Los ojos de Zina se volvieron inmediatamente tan cautelosos como los del mordido. Se acercó al perro y lo acarició con manifiesta hipocresía. Este la observó con tristeza y desprecio. «Claro, ustedes son tres… Si quieren, podrán dominarme. Pero deberían tener vergüenza. Si tan, sólo supiera yo lo que quieren hacerme…». Zina desabrochó el collar; Bola movió la cabeza y se sacudió. El mordido se acercó, precedido por un olor que provocaba deseos de vomitar. «Uff, que porquería… ¿Pero a qué viene esta angustia esta aflicción?», pensó retrocediendo frente al mordido.
—Más rápido, doctor —dijo Filip Filipovich con impaciencia.
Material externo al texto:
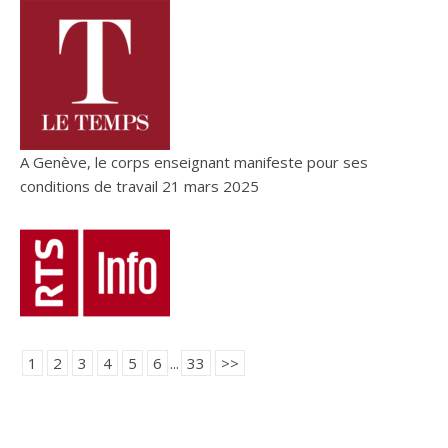
A Genève, le corps enseignant manifeste pour ses
conditions de travail
21 mars 2025
1
2
3
4
5
6
...
33
>>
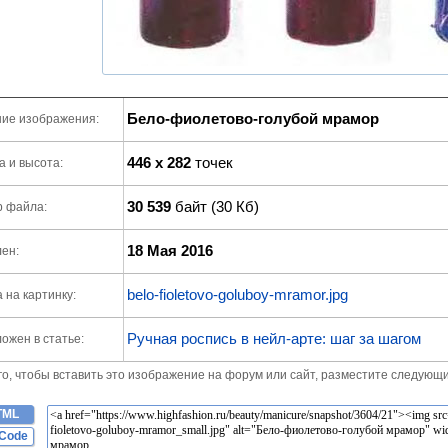
Бело-фиолетово-голубой мрамор
ие изображения:
446 x 282
точек
 и высота:
30 539
байт (30 Кб)
р файла:
18 Мая 2016
ен:
belo-fioletovo-goluboy-mramor.jpg
 на картинку:
Ручная роспись в нейл-арте: шаг за шагом
ожен в статье:
го, чтобы вставить это изображение на форум или сайт, разместите следующи
TML
Code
Un fuerte olor dulzón flotaba en la habitación. Sin dejar de espiar al animal con sus ojos malvados, el mordido adelantó de pronto la mano derecha que hasta ese momento había tenido oculta detrás de la espalda y aplastó contra el hocico de Bola un tapón de algodón húmedo.
La sorpresa paralizó al perro, cuya cabeza comenzaba a perder la noción de las cosas que lo rodeaban, pero todavía logró echarse hacia atrás. El mordido saltó tras él y le cubrió totalmente el hocico con el tapón. Bola sintió que le faltaba el aliento, aunque consiguió zafarse una vez más. «Canalla», pensó fugazmente. «¿Por qué?». Volvieron a atraparlo enseguida. De pronto vio surgir en medio de la habitación un lago con botes llenos de alegres remeros, increíbles perros rosados. Las piernas, como privadas de huesos, se le aflojaron.
—¡Sobre la mesa!
La voz alegre de Filip Filipovich tronaba palabras surgidas quién sabe de donde, que estallaban en chorros color naranja. El miedo desapareció, reemplazado por alegría. Durante uno o dos segundos, Bola, que se sentía hundirse, amó al mordido.
Y el mundo entero osciló invirtiéndose. Sintió aún una mano fría pero agradable que se le deslizaba bajo el vientre. Finalmente, nada más.